The plight of statues in Eastern Europe

When it comes to Soviet-era sculptures in Eastern Europe, the only collective noun that suits is "an embarrassment of statues". After the fall of the Iron Curtain, what could be done with all these furrowed brows, towering Stalins and farm maidens toiling in the field?

In some cases, where Soviet sympathies simmered beneath the surface (or indeed where statues formed a structural part of a building), the mighty sculptures stayed put. Elsewhere, statues were hauled out of cities into "statue graveyards"; no longer colouring the city's character with their raised scythes and righteously pointing weapons, they became a snapshot of the era, to be considered from a safe distance.

A sky-piercing statue in Budapest's Memento Park. Image © Anita Isalska
These outdoor museums can be fascinating places. Budapest's Memento Park presents its Soviet-era statues with one eyebrow firmly raised. You can buy a scented candle in the shape of Lenin's head in their gift shop; perhaps you'll take it home to add some fragrance to a relaxing evening spent watching Vlad Ilyich's cranium smoulder into a shapeless lump.

Soviet salutes in Budapest's Memento Park. Image © Anita Isalska
Where the statues are abstracted, like these stylised Hungarian soldiers, it's easier to admire without feeling awkward. For all that they represent, they are anonymous enough to be appreciated as artwork. They call to mind knotty Futurist sculptures, there's a pleasing uniformity, and we can gawp at them without feeling the full weight of history.

Lenin gesturing towards... a flock of peacocks, probably. Image © Anita Isalska

Statues of Soviet leaders are another matter entirely. The figurehead of a regime who brought pain and misery to a country can't easily be viewed with detachment. To make these statues palatable, eyebrows need to be raised ever higher. Like in Grūtas Park near Druskininkai in Lithuania, where saluting Lenins jostle with zoo animals in what must be one of the world's most surreal days out.

A nonchalant zebra in Grūtas Park. Image © Anita Isalska
Grūtas Park's mission statement is "to provide an opportunity for Lithuanian people, visitors coming to our country as well as future generations to see the naked Soviet ideology which suppressed and hurt the spirit of our nation for many decades". Some of this is done with unflinching exhibitions and chilling reminders of the era's repression and coercion, like watchtowers dotted around the park. But whether intentionally or not, the zoo animals juxtaposed with looming Lenins undermine the regime with a whiff of the absurd.
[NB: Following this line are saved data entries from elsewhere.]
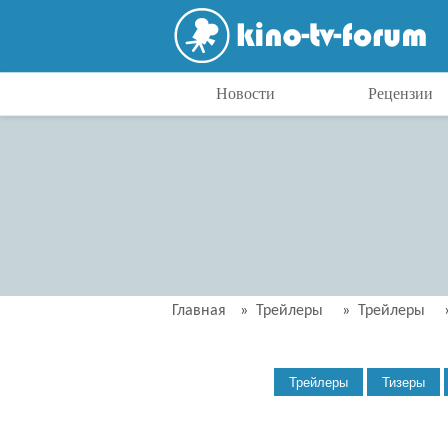
Новости
Рецензии
Главная
»
Трейлеры
»
Трейлеры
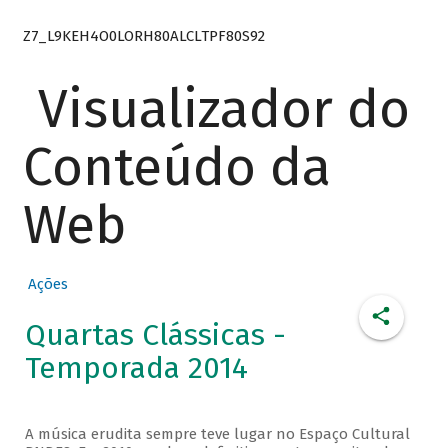
Z7_L9KEH4O0LORH80ALCLTPF80S92
Visualizador do
Conteúdo da
Web
Ações
Quartas Clássicas -
Temporada 2014
A música erudita sempre teve lugar no Espaço Cultural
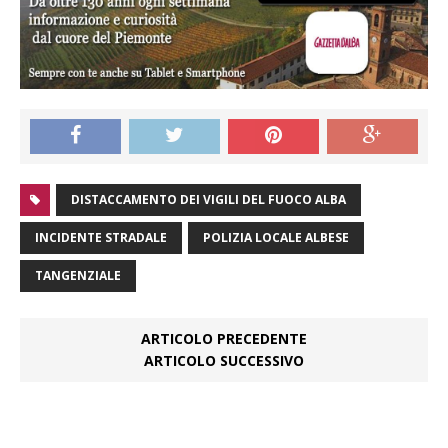
DISTACCAMENTO DEI VIGILI DEL FUOCO ALBA
INCIDENTE STRADALE
POLIZIA LOCALE ALBESE
TANGENZIALE
ARTICOLO PRECEDENTE
ARTICOLO SUCCESSIVO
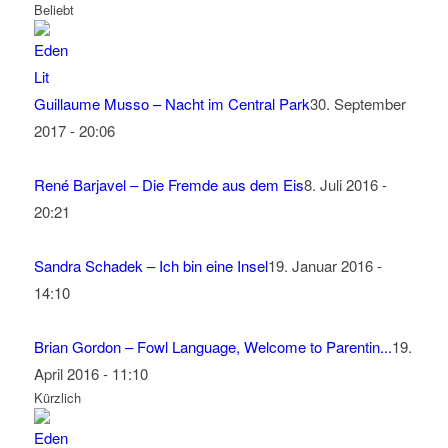
Beliebt
Guillaume Musso – Nacht im Central Park
30. September
2017 - 20:06
René Barjavel – Die Fremde aus dem Eis
8. Juli 2016 -
20:21
Sandra Schadek – Ich bin eine Insel
19. Januar 2016 -
14:10
Brian Gordon – Fowl Language, Welcome to Parentin...
19.
April 2016 - 11:10
Kürzlich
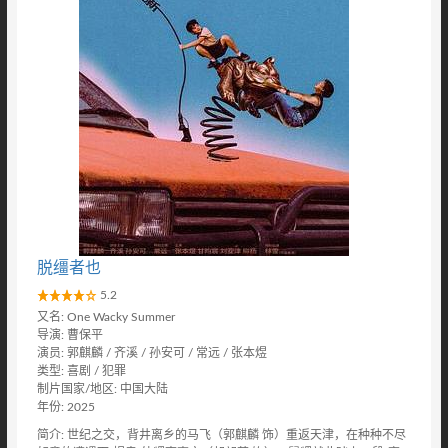
脱缰者也
5.2
又名: One Wacky Summer
导演: 曹保平
演员: 郭麒麟 / 齐溪 / 孙安可 / 常远 / 张本煜
类型: 喜剧 / 犯罪
制片国家/地区: 中国大陆
年份: 2025
简介: 世纪之交，背井离乡的马飞（郭麒麟 饰）重返天津，在种种不尽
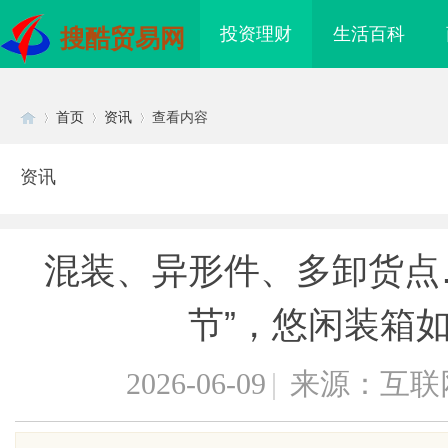
投资理财
生活百科
搜酷贸易网
首页
资讯
查看内容
资讯
Di
›
›
›
混装、异形件、多卸货点
节”，悠闲装箱
2026-06-09
|
来源：互联
sc
武汉配眼镜 上海配眼镜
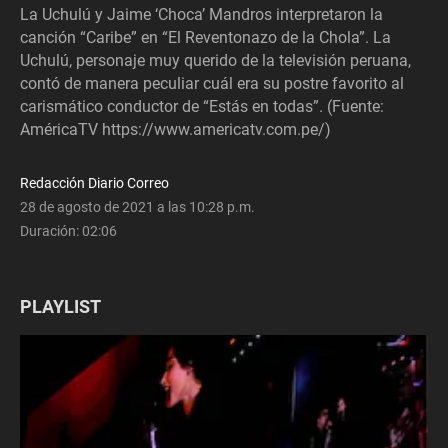
La Uchulú y Jaime ‘Choca’ Mandros interpretaron la
canción “Caribe” en “El Reventonazo de la Chola”. La
Uchulú, personaje muy querido de la televisión peruana,
contó de manera peculiar cuál era su postre favorito al
carismático conductor de “Estás en todas”. (Fuente:
AméricaTV https://www.americatv.com.pe/)
Redacción Diario Correo
28 de agosto de 2021 a las 10:28 p.m.
Duración:
02:06
PLAYLIST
One of several watchtowers in Lithuania's Grūtas Park. Image © Anita Isalska
Things get more complex where post-Soviet humour mingles with nostalgia. Prague's Museum of Communism is scathing, yet the souvenir shop is filled with delightfully stylish postcards and postcards, that capture a feisty, optimistic spirit. Tucking into a hearty plate of food at Lenin's Mating Call in St Petersburg, Russia, it's hard to tell if the Soviet decor is poking fun or wistful homage.

Zov Ilicha ('Lenin's Mating Call') cafe in St Petersburg. Image © Anita Isalska
Statue graveyards and Soviet caricatures can be ways of processing past trauma, by containing these loaded symbols or giving them an absurd context. What could deflate the hammer & sickle more than reducing it to a trimming that hangs over your plate of pelmeni? But the whiff of nostalgia you're detecting is real. And the coexistence of revulsion for the Soviet era and nostalgia for it is the most troubling dilemma of all.